SOURCE INFORMATION Start Marker

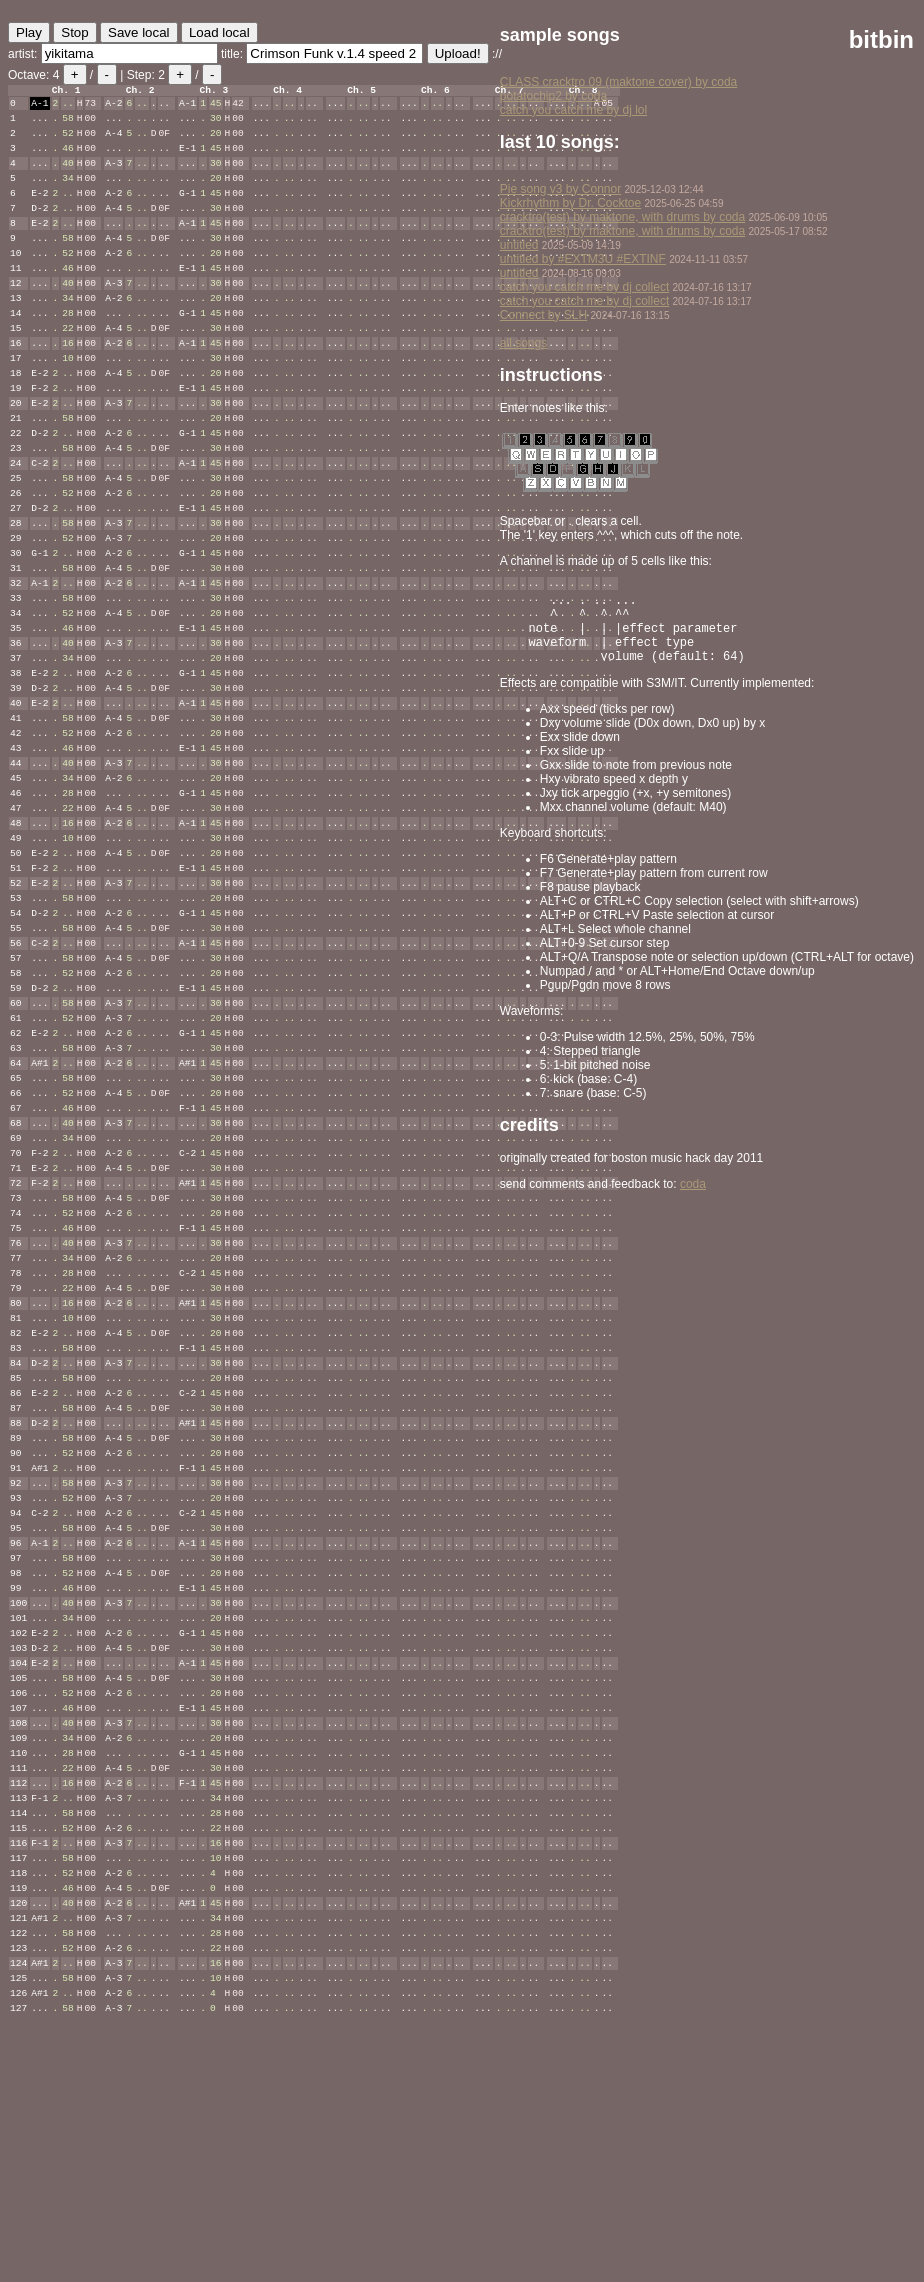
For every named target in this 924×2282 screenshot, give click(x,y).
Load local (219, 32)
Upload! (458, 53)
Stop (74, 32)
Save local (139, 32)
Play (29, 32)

SOURCE INFORMATION End Marker

◆ **EXERCISE REQUIREMENTS**
Reproduce the data verbatim and omit each image.

◆ **TASK SOLUTION**
For every named target in this 924×2282 screenshot, give click(x,y).
Load local (219, 32)
Upload! (458, 53)
Stop (74, 32)
Save local (139, 32)
Play (29, 32)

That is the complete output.